Ur of the Chaldees



The opening verse of the Book of Abraham places the beginning of the patriarch’s story “in the land of the Chaldeans” (Abr. 1:1). Several references to the city of Ur and “Ur of the Chaldees” are also present in the text (Abr. 1:20; 2:1, 4, 15; 3:1). This location is said to be the “residence of [Abraham’s] fathers” and Abraham’s own residence and “country” (Abr. 1:1; 2:3).

The Book of Abraham gives some specific details about Ur and this “land of the Chaldeans” that are not found in the Genesis account (Gen. 11:26–32; 12:1–5). This includes an apparent degree of Egyptian cultural and religious influence in the area (Abr. 1:6, 8–9, 11, 13) and being in or near the vicinity of “the plain of Olishem” (Abr. 1:10).

Where exactly is Abraham’s “Ur of the Chaldees”? For centuries, the traditional location for Muslims, Jews, and Christians was the city of Urfa (modern Sanliurfa in southern Turkey). In the 1920s, however, the excavations of Sir Leonard Woolley at Tell el-­Muqayyar in southern Iraq identified an ancient Sumerian city called Urim or Uru.1 Woolley argued that this site was the location of Abraham’s Ur, not the traditional site in Turkey. Woolley’s argument has since gained widespread acceptance among biblical scholars.

While Woolley’s identification of Urim with the biblical Ur has remained popular, other scholars have challenged it.

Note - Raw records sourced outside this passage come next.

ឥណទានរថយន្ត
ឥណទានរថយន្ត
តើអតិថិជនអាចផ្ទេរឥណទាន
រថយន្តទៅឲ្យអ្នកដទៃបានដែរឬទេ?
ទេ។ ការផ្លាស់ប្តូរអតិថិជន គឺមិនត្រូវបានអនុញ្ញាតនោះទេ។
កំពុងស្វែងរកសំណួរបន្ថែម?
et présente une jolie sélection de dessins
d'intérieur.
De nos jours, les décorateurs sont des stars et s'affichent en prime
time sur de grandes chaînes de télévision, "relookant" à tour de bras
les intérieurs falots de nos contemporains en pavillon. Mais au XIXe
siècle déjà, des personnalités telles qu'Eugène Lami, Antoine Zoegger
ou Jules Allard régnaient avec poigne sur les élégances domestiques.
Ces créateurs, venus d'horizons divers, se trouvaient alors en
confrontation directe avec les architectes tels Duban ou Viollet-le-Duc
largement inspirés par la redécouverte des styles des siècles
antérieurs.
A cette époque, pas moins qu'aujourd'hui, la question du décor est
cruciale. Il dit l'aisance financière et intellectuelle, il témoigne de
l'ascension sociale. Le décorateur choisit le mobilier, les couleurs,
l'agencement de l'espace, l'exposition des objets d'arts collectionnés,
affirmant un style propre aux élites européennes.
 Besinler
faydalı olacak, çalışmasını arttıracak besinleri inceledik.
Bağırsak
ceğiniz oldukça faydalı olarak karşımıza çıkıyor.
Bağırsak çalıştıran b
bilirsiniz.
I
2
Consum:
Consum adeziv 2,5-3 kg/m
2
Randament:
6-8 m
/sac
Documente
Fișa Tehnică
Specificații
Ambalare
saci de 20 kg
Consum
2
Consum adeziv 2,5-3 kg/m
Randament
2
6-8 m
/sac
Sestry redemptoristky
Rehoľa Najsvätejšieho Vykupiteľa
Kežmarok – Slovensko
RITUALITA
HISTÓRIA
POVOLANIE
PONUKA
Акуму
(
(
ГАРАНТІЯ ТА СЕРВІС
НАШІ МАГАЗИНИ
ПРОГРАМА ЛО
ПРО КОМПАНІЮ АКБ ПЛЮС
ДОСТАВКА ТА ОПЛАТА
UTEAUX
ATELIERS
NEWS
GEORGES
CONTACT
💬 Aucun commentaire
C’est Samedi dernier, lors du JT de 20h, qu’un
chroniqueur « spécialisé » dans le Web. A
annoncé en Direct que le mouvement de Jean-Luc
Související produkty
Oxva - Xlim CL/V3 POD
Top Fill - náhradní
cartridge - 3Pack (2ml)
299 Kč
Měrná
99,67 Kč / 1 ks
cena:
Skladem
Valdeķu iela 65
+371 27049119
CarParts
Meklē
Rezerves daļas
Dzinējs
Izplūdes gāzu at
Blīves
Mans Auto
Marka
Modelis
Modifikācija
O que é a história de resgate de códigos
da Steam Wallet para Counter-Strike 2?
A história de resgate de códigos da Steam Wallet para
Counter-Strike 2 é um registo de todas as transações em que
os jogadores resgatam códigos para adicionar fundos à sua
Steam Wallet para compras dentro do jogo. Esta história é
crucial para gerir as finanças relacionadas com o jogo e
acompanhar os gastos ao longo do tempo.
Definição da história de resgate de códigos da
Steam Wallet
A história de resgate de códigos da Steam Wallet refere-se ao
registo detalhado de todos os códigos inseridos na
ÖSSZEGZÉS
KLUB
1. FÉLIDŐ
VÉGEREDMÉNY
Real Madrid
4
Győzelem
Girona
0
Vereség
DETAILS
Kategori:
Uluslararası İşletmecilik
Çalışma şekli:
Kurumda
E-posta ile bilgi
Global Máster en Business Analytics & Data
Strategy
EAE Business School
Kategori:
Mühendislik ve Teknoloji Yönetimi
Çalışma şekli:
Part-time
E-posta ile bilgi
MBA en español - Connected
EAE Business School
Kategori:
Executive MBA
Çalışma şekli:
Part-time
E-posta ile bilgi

Chief among them has been Cyrus Gordon, a member of Woolley’s excavation team2 who disputed Woolley’s identification on linguistic and archaeological grounds.3 He and a vocal minority of scholars have argued for candidates in northern Syria and Turkey as being Abraham’s Ur and have urged scholars to look there for correlations with the topography of the Abraham stories in Genesis.4

An additional complication besides locating Abraham’s Ur is identifying the ancient “Chaldeans” or “Chaldees” mentioned in both the Book of Abraham and the book of Genesis. Our best current evidence suggests they were a nomadic Semitic tribe from modern Syria that emigrated into Mesopotamia and established a dynasty that eventually came to power as the Babylonian Empire.5 The infamous biblical king Nebuchadnezzar was a descendant of these Chaldeans, and by his time the name Chaldean had become synonymous with Babylonian.6 ­Unfortunately, we have little inscriptional or archaeological evidence for the identity of the Chaldeans before they entered Mesopotamia long after Abraham’s lifetime. We therefore still have large gaps in the archaeological record that do not permit us to say much about the Chaldeans during Abraham’s day.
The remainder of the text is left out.